### [INSTRUCTIONS TO FOLLOW]
Your answer must repeat all of the entries word for word, without any images.

- Opening Delimiter -

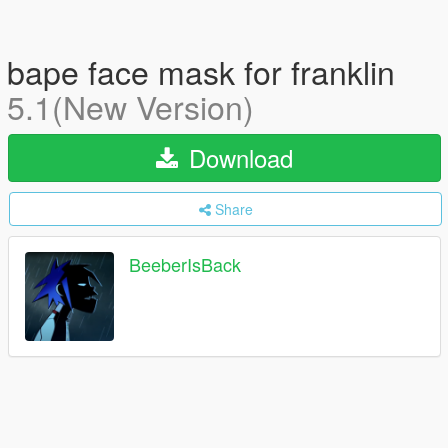
bape face mask for franklin
5.1(New Version)
Download
Share
BeeberIsBack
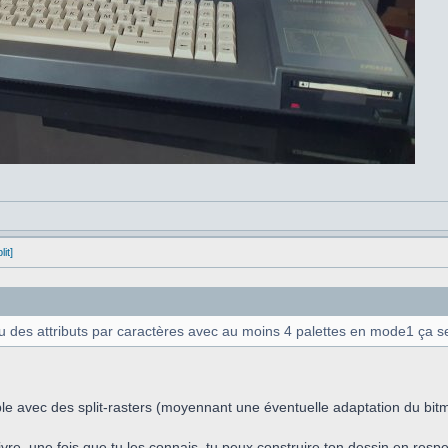
it]
u des attributs par caractères avec au moins 4 palettes en mode1 ça sera
ble avec des split-rasters (moyennant une éventuelle adaptation du bit
uivre, une fois que tu les connais, tu peux construire ton dessin en res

- Closing Delimiter -

### [TASK ANSWER]
bape face mask for franklin
5.1(New Version)
Download
Share
BeeberIsBack
it]
u des attributs par caractères avec au moins 4 palettes en mode1 ça sera
ble avec des split-rasters (moyennant une éventuelle adaptation du bit
uivre, une fois que tu les connais, tu peux construire ton dessin en res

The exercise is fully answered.